WILL AI ACTUALLY MAKE FASHION MORE CIRCULAR? OR JUST MORE CONFUSING?

WILL AI ACTUALLY MAKE FASHION MORE CIRCULAR? OR JUST MORE CONFUSING?

At this point, if you believe the hype, AI is the answer to everything. Climate crisis? AI. Creative block? AI. Broken washing machine? Probably AI. And now, apparently, AI is the secret weapon that’s going to fix fashion’s circularity problem.

Let me just say this: I love a tech girlie moment. I love innovation. I want tools that make sustainable design easier, waste data trackable, and supply chains less sketchy. But the way fashion is currently screaming “AI will save us!” without actually explaining how feels very... Metaverse circa 2022. All buzz, no blueprint.

Right now, AI is being introduced across fashion’s back end, from predictive analytics for stock management (so brands stop overproducing) to automated waste sorting, AI-generated garment design, and carbon impact modelling. In theory, all of this could help fashion get smarter, faster, and more circular. Less overstock, less landfill, less guessing.

In practice? It’s already getting messy.

Most brands don’t really understand the tech they’re investing in. They just know it makes them sound future-forward. Throw the words “AI-powered” and “circularity” in the same sentence and suddenly it’s giving innovation, even if you’re still selling 700 polyester units a day.

Let’s take predictive analytics. The idea is that AI will help brands “anticipate demand” more accurately, meaning they’ll only produce what’s actually needed. Sounds good, right? But most of these algorithms are trained on old sales data from a system that was already broken. So we’re actually using yesterday’s trends to predict tomorrow’s needs, while acting like the algorithm is remaining neutral. Which spoiler: it’s not. And quick rant, but I feel conflicted because as a christian, we are led to believe, in faith, never to predict the future as it's left up to God. So no matter how quickly AI predicts what's coming, no robot is better than my God. On period. Extreme tangent but you get the point. 

Then there’s AI in design, where tools are used to generate “sustainable” garments. But what does that even mean if the design is cute but the materials are trash and the workers still aren’t paid properly? You can’t algorithm your way out of exploitation. At best, you could make it less visible.

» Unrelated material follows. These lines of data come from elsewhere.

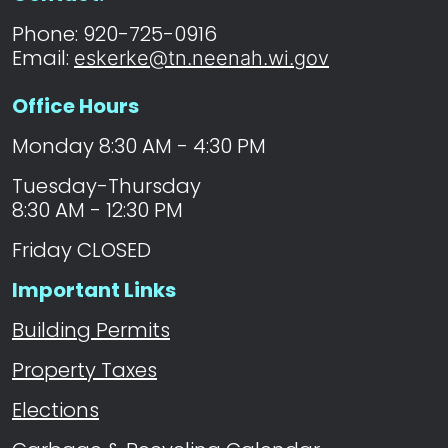
Phone: 920-725-0916
Email:
eskerke@tn.neenah.wi.gov
Office Hours
Monday 8:30 AM - 4:30 PM
Tuesday-Thursday
8:30 AM - 12:30 PM
Friday CLOSED
Important Links
Building Permits
Property Taxes
Elections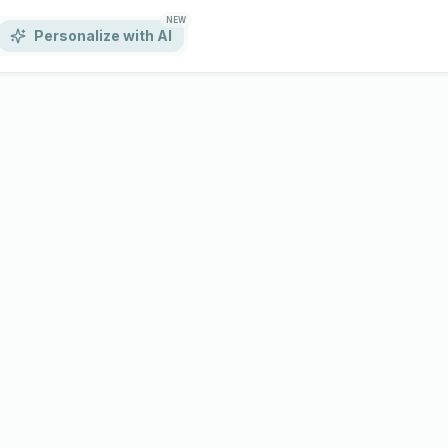
NEW
Personalize with AI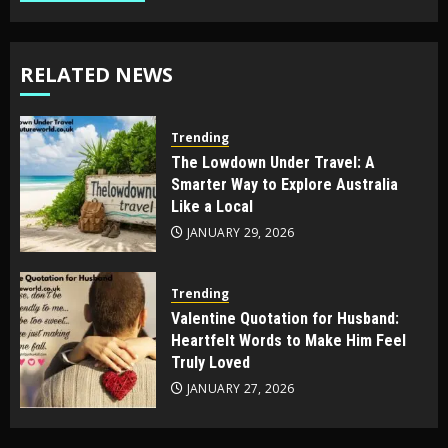
RELATED NEWS
Trending
The Lowdown Under Travel: A
Smarter Way to Explore Australia
Like a Local
JANUARY 29, 2026
Trending
Valentine Quotation for Husband:
Heartfelt Words to Make Him Feel
Truly Loved
JANUARY 27, 2026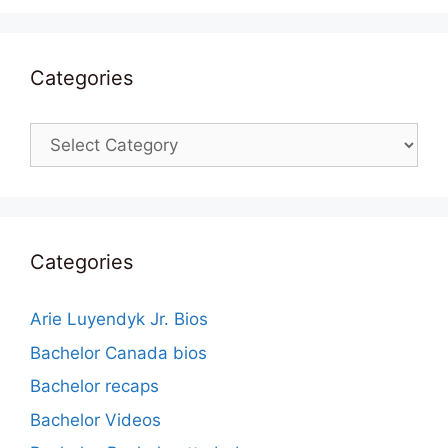
Categories
Categories
Categories
Arie Luyendyk Jr. Bios
Bachelor Canada bios
Bachelor recaps
Bachelor Videos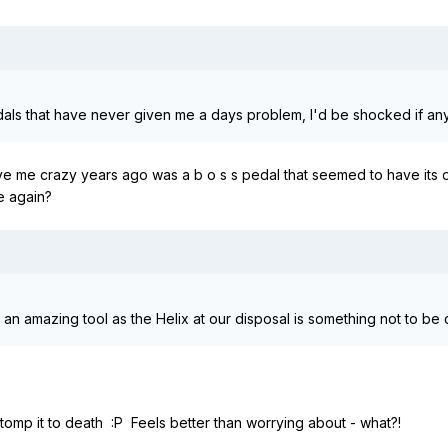
dals that have never given me a days problem, I'd be shocked if a
rove me crazy years ago was a b o s s pedal that seemed to have its own 
me again?
an amazing tool as the Helix at our disposal is something not to be cr
 stomp it to death :P Feels better than worrying about - what?!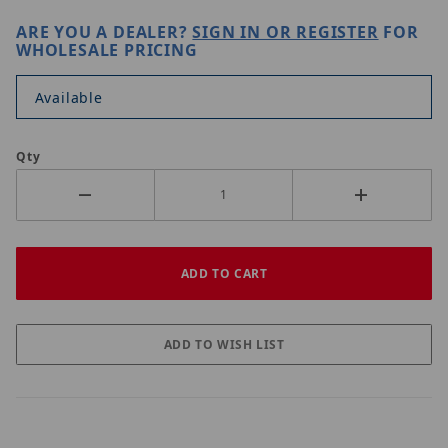
ARE YOU A DEALER?
SIGN IN OR REGISTER
FOR
WHOLESALE PRICING
Available
Qty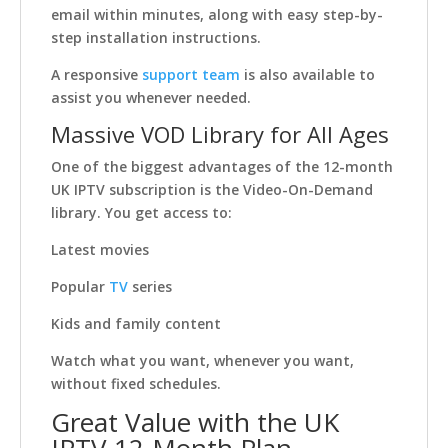
email within minutes, along with easy step-by-
step installation instructions.
A responsive
support team
is also available to
assist you whenever needed.
Massive VOD Library for All Ages
One of the biggest advantages of the 12-month
UK IPTV subscription is the Video-On-Demand
library. You get access to:
Latest movies
Popular
TV
series
Kids and family content
Watch what you want, whenever you want,
without fixed schedules.
Great Value with the UK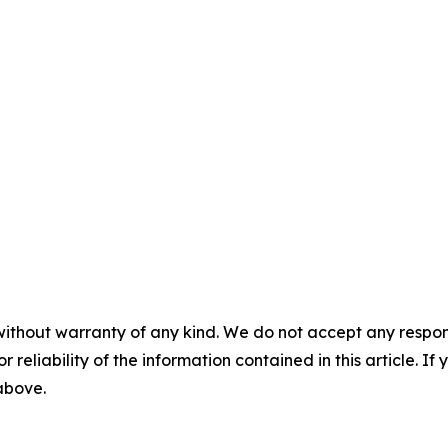
without warranty of any kind. We do not accept any responsib
r reliability of the information contained in this article. I
 above.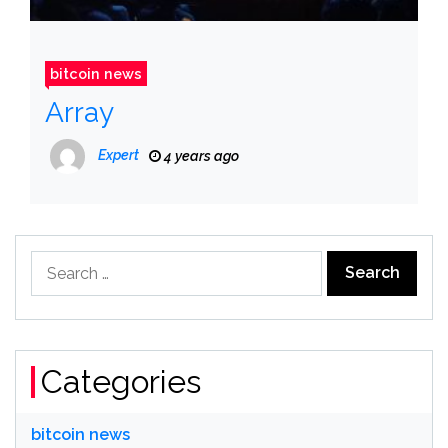
bitcoin news
Array
Expert
4 years ago
Search
for:
Categories
bitcoin news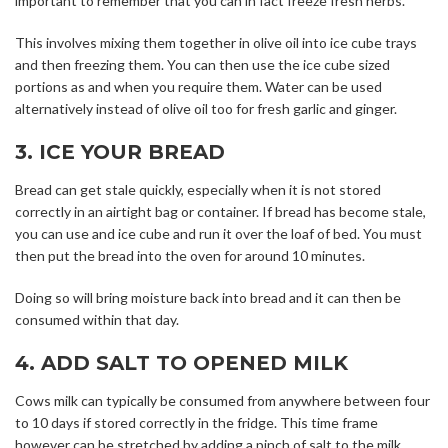
important to remember that you can in fact freeze fresh herbs.
This involves mixing them together in olive oil into ice cube trays
and then freezing them. You can then use the ice cube sized
portions as and when you require them. Water can be used
alternatively instead of olive oil too for fresh garlic and ginger.
3. ICE YOUR BREAD
Bread can get stale quickly, especially when it is not stored
correctly in an airtight bag or container. If bread has become stale,
you can use and ice cube and run it over the loaf of bed. You must
then put the bread into the oven for around 10 minutes.
Doing so will bring moisture back into bread and it can then be
consumed within that day.
4. ADD SALT TO OPENED MILK
Cows milk can typically be consumed from anywhere between four
to 10 days if stored correctly in the fridge. This time frame
however can be stretched by adding a pinch of salt to the milk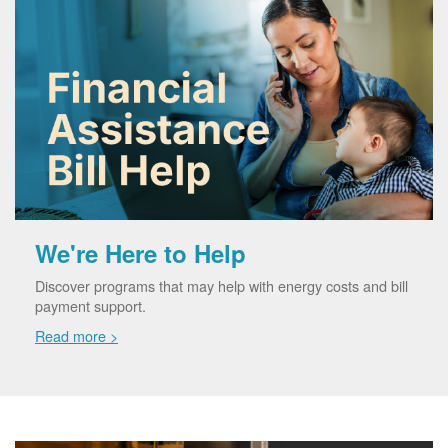
We're Here to Help
Discover programs that may help with energy costs and bill
payment support.
Read more >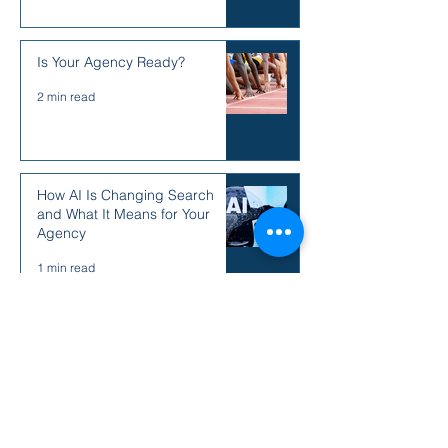
Is Your Agency Ready?
2 min read
How AI Is Changing Search
and What It Means for Your
Agency
1 min read
August 2026
(1)
1 post
April 2026
(1)
1 post
March 2026
(3)
3 posts
May 2025
(3)
3 posts
December 2024
(5)
5 posts
June 2024
(1)
1 post
May 2024
(8)
8 posts
January 2024
(6)
6 posts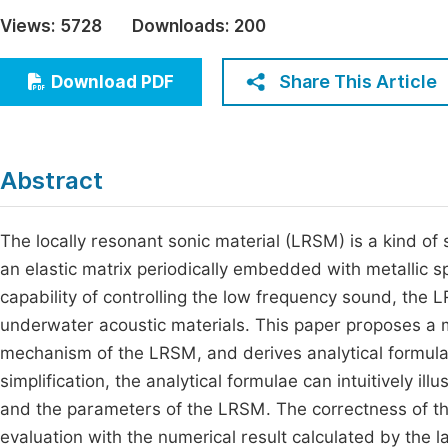
Economics & Management
Views:
5728
Downloads:
200
Fi
Humanities & Social Sciences
Join
Share This Article
Download PDF
Multidisciplinary
Jo
Be
Abstract
The locally resonant sonic material (LRSM) is a kind of 
an elastic matrix periodically embedded with metallic s
capability of controlling the low frequency sound, the 
underwater acoustic materials. This paper proposes a
mechanism of the LRSM, and derives analytical formula
simplification, the analytical formulae can intuitively 
and the parameters of the LRSM. The correctness of th
evaluation with the numerical result calculated by the 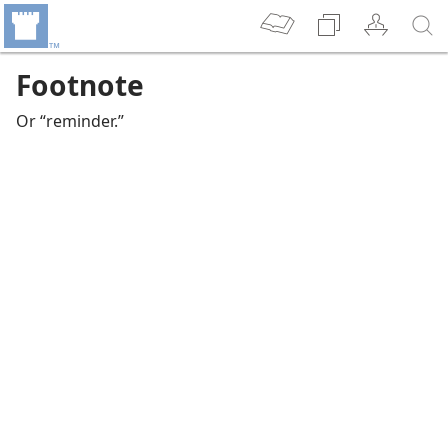
Footnote
Or “reminder.”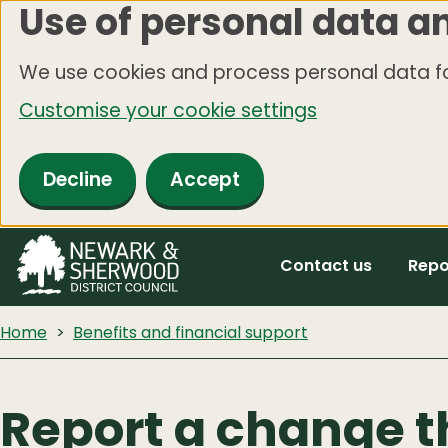
Use of personal data a
Skip
to
We use cookies and process personal data fo
main
Customise your cookie settings
content
Decline
Accept
Contact us
Repo
Home
Benefits and financial support
Report a change t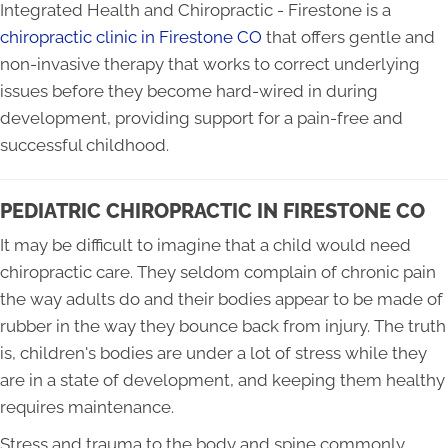
Integrated Health and Chiropractic - Firestone is a
chiropractic clinic in Firestone CO
that offers gentle and
non-invasive therapy that works to correct underlying
issues before they become hard-wired in during
development, providing support for a pain-free and
successful childhood.
PEDIATRIC CHIROPRACTIC IN FIRESTONE CO
It may be difficult to imagine that a child would need
chiropractic care. They seldom complain of chronic pain
the way adults do and their bodies appear to be made of
rubber in the way they bounce back from injury. The truth
is, children's bodies are under a lot of stress while they
are in a state of development, and keeping them healthy
requires maintenance.
Stress and trauma to the body and spine commonly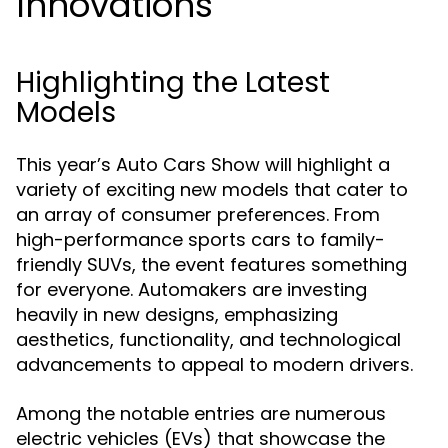
Innovations
Highlighting the Latest
Models
This year’s Auto Cars Show will highlight a
variety of exciting new models that cater to
an array of consumer preferences. From
high-performance sports cars to family-
friendly SUVs, the event features something
for everyone. Automakers are investing
heavily in new designs, emphasizing
aesthetics, functionality, and technological
advancements to appeal to modern drivers.
Among the notable entries are numerous
electric vehicles (EVs) that showcase the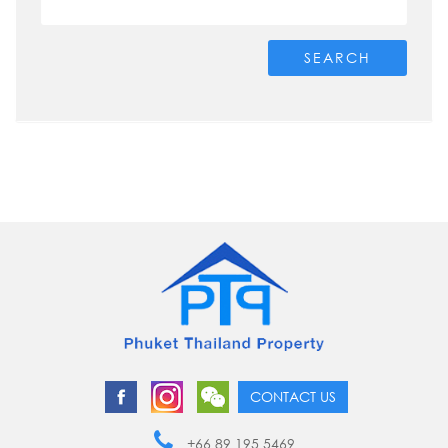
SEARCH
CONTACT US
+66 89 195 5469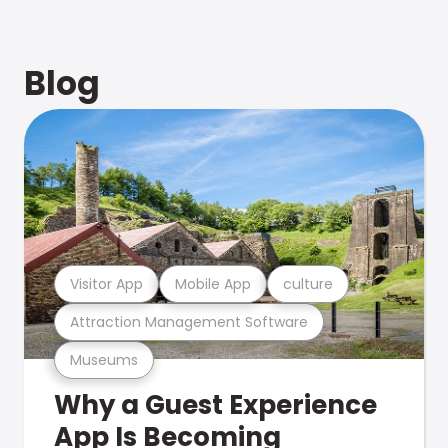
Blog
Visitor App
Mobile App
culture
Attraction Management Software
Museums
Why a Guest Experience
App Is Becoming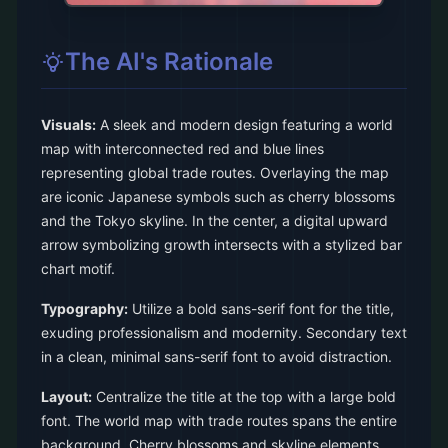
The AI's Rationale
Visuals:
A sleek and modern design featuring a world
map with interconnected red and blue lines
representing global trade routes. Overlaying the map
are iconic Japanese symbols such as cherry blossoms
and the Tokyo skyline. In the center, a digital upward
arrow symbolizing growth intersects with a stylized bar
chart motif.
Typography:
Utilize a bold sans-serif font for the title,
exuding professionalism and modernity. Secondary text
in a clean, minimal sans-serif font to avoid distraction.
Layout:
Centralize the title at the top with a large bold
font. The world map with trade routes spans the entire
background. Cherry blossoms and skyline elements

Even the Digital Product Passport systems being hyped right now (which I actually support) are leaning into AI. Brands are working with AI tools to auto-track materials, calculate impact scores, and spit out sustainability claims. But without independent regulation, who’s checking the data? Who decides what counts as “low impact”? You guessed it, the brand. So I could be making 1000 products a day, wasting 60% of them but as long as the materiality is eco-conscious, as a brand I'm just going to omit the waste so it looks good. You see my point?

So is AI helping circularity? Potentially. But only if we treat it like a tool, not a solution. You still need real people with climate literacy and cultural awareness to design those systems. And you still need to pair it with actual accountability, not just better green PR.

For emerging creatives, it’s a weird one. On one hand, AI tools could help small brands design smarter, reduce waste, and build digital supply chains without corporate budgets. On the other hand, if you’re not tech-savvy or plugged into that world, it’s easy to get left out of the conversation completely. And technically for a small brand, although it's great to get into the habit of measuring and tracking, on such a small scale, it's not really necessary. 

But it's important that we continue to be part of that conversation. Because if fashion’s future is being built with AI, and none of us are in the room helping shape what “sustainable” means in those systems, we’ll end up with another industry built on extraction, just with prettier dashboards. So no, AI won’t save fashion. But if we use it right, and don’t let the suits run wild with the buzzwords, it might just help us waste less, track more, and build better systems.

But only if we code in care, not just efficiency.